There’s a lot of talk out there about self-love as something we need to do. We’ve gotten past the notion that self-love (or self-care) is selfish and bad. We long since recognized that we are relentlessly hard on ourselves and that this is to our detriment in the form of low self-esteem, depression and self-sabotaging behaviors.
We understand that this lack of self-love comes from deeply rooted habits of thinking we developed when we were not yet conscious and still dependent on the people around us who were responsible for our emotional and physical nurturing, when we ourselves were too inexperienced at life to question their judgments of our character, our worthiness or how they treated us.
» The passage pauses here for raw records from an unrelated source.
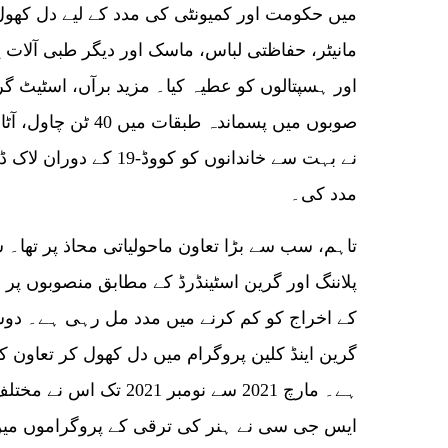
میں حکومت اور کمیونٹی کی مدد کے لیے دل کھول ک
مانیٹر، حفاظتی لباس، ماسک اور دیگر طبی آلات ی
اور ہسپتالوں کو عطیہ کیا۔ مزید برآں، اسٹیٹ گ
صوبوں میں پسماندہ طب
نے بہت سے خاندانوں کو کو
مدد کی۔
تاہم، سب سے بڑا تعاون ماحولیاتی محاذ پر تھا
پلاننگ اور گرین اسٹینڈرڈ کے مطابق منصوبوں پر 
کے اخراج کو کم کرنے میں مدد مل رہی ہے۔ دوس
گرین اینڈ کلین پروگرام میں دل کھول کر تعاون ک
ایس جی سی نے ہنر کی ترقی کے پروگراموں می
We understand the positives that result from loving and caring for ourselves, like strong self-worth, improved physical and emotional health and better personal choices. We understand that, of all people, we are hardest on ourselves, and that if we can learn to value and love ourselves, we become more compassionate toward others and can love them in better and healthier ways.
But what does self-love involve, exactly, beyond bubble baths and “Me Time?” This is something I’m still working out.
I’m a middle-aged female. I’ve been raised to be attuned to the needs, wants and feelings of others before my own. That is part of our collective training and our job description as females. I’m also a life coach and like many others who choose this and related work that involves supporting the greater wellbeing of others, I got into this racket because I not only enjoy it, but because I’m good at it. We’re good at it in part because we’re wired to be highly attuned to the emotional states of others. For many of us, it was a skill we had to develop as youngsters for our own emotional survival.
Along with compassion for other people, this sensitivity to their emotional energy is a prerequisite for being effective on the job. Together, they help you relate to and understand people and to see their humanity, their strengths and their goodness, even through some very fucked up thinking or behavior. When you can help clients to see these same things in themselves, you equip them to heal and grow.
But there’s a downside to this, a shadow side, and it’s one to which both women and people in the wellbeing industry are especially at risk :
We become emotionally codependent rescuers of others.
We are drawn to the unlicked kittens in the world like a shark is drawn to blood in the water. We want them to feel loved and understood and validated. In itself, this is an honorable impulse.
But when our methods of offering love, understanding and validation to others mean fixing their problems, cheering them up, pleasing them, soothing them and calming them down, because it is our felt duty? When this is a drive, something automatic in us, an intense pressure we feel and don’t even stop to question? When our own wants and needs are secondary as a matter of policy?
The hit we get from doing this is the validation of others, of course, the doggie treats of praise, approval and feeling needed that allow us to think well of ourselves, and this reveals the twisted logic underneath our motivation and the unhealthy boundaries that give rise to it:
This is how I earn love. This is what makes me a good and worthy person.
As a source for genuine self-love, this is completely unsustainable.
Lately I’ve been on a jag of pushing back and looking under the rocks of self-limiting beliefs like this one for the evidence that supports them. When it came to believing that it was my duty to rescue others, solve their problems, make sure they are happy and feel loved, this took the form of two simple questions:
Do I think it is the duty of others to do this for me? Is this how others earn my love?
The answer to both questions was a resounding NO.
I am a fully functioning adult. My life, my moods, my problems, my happiness, my desires, my peace of mind are not someone else’s job. Why then do I think their lives, moods, problems, happiness, desires and peace of mind are mine?
That made no sense at all.
Dear reader, I started staying in my own lane after that particular awakening and it has simplified and improved my life immeasurably ever since like nothing else has.
What does it mean to stay in your own lane? It means:
- Rescuing yourself first.
- Solving your own problems and allowing others to solve theirs.
- Recognizing that other people’s happiness or moods are not under your jurisdiction (nor under your control, in any case), and vice-versa.
- Recognizing that support (listening, being compassionate, asking questions, offering hugs, etc.) is helpful while enabling (doing things for them that they can, and should, do for themselves, etc.) never is.
- Not allowing yourself to be dragged into battles that are not your own, nor involving outsiders in yours.
- Recognizing the line between being “gracious,” which preserves your sense of dignity, and being “ingratiating,” which comes from neediness and does not.
- Recognizing that while abusive behavior in others comes from deep damage, and deserves compassion, letting them into your lane is not only unhelpful to them, it will delay you on your own journey.
- Recognizing that the deeply damaged are best served by competent professionals (and that you are probably not one).
Because this is a new practice, I still feel some anxiety when putting these 7 principles into play because it goes against my immediate impulses. I know this will change with time. But having unpacked the beliefs behind those impulses, I am no longer in denial about the BS they are nor the harm they cause me, so I no longer feel the urge to give in to them. Most important, I cannot deny the sense of dignity and self-respect that staying in my own lane has brought me. This is self-love.